This is a very entertaining and informative personal narrative of Dr. Ian Grant-Whyte and his experiences as a physician with dyslexia. Dr. Grant-Whyte graduated from Cambridge Medical School unable to read, and finally learned to read at 41. He cites attending a speed reading course as the key, having been introduced to the concept of using his finger as a pacer. Born in South Africa, he ends the interview with a Zulu lullabye. More information about Dr. Ian Grant-Whyte and his memoir can be found on his website at: http://www.dyslexicdoc.com/.
(Disclaimer: there are two words bleeped at the beginning of the interview. Potentially NSFW or around children.)
Introduction to UDL (Center for Applied Special Technology)
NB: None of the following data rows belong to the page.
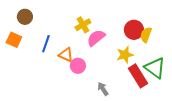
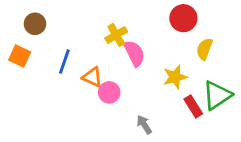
red circle: (134, 30) -> (183, 18), moved
pink semicircle: (96, 38) -> (134, 53), turned 102
green triangle: (155, 68) -> (217, 95), turned 50
red rectangle: (138, 76) -> (193, 106), size x0.7

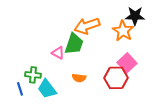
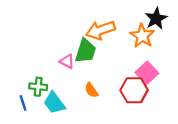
black star: (135, 16) -> (156, 19), turned -30
orange semicircle: (79, 78) -> (91, 90), turned 48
The Center for Applied Special Technology (CAST) leads the Universal Design for Learning movement based upon their research to improve instruction to children with special needs. UDL takes into account various learning styles of individuals in education and instruction. Universal Design for Learning considers neurological differences in the recognition, strategic, and affective networks in the brain, providing multiple means of representation (recognition network), action and expression (strategic network), and engagement (expression network) in instructional strategies. The concepts of UDL can be applied to both health and information literacy in any biomedical library, and could be especially useful for those in academic health sciences libraries.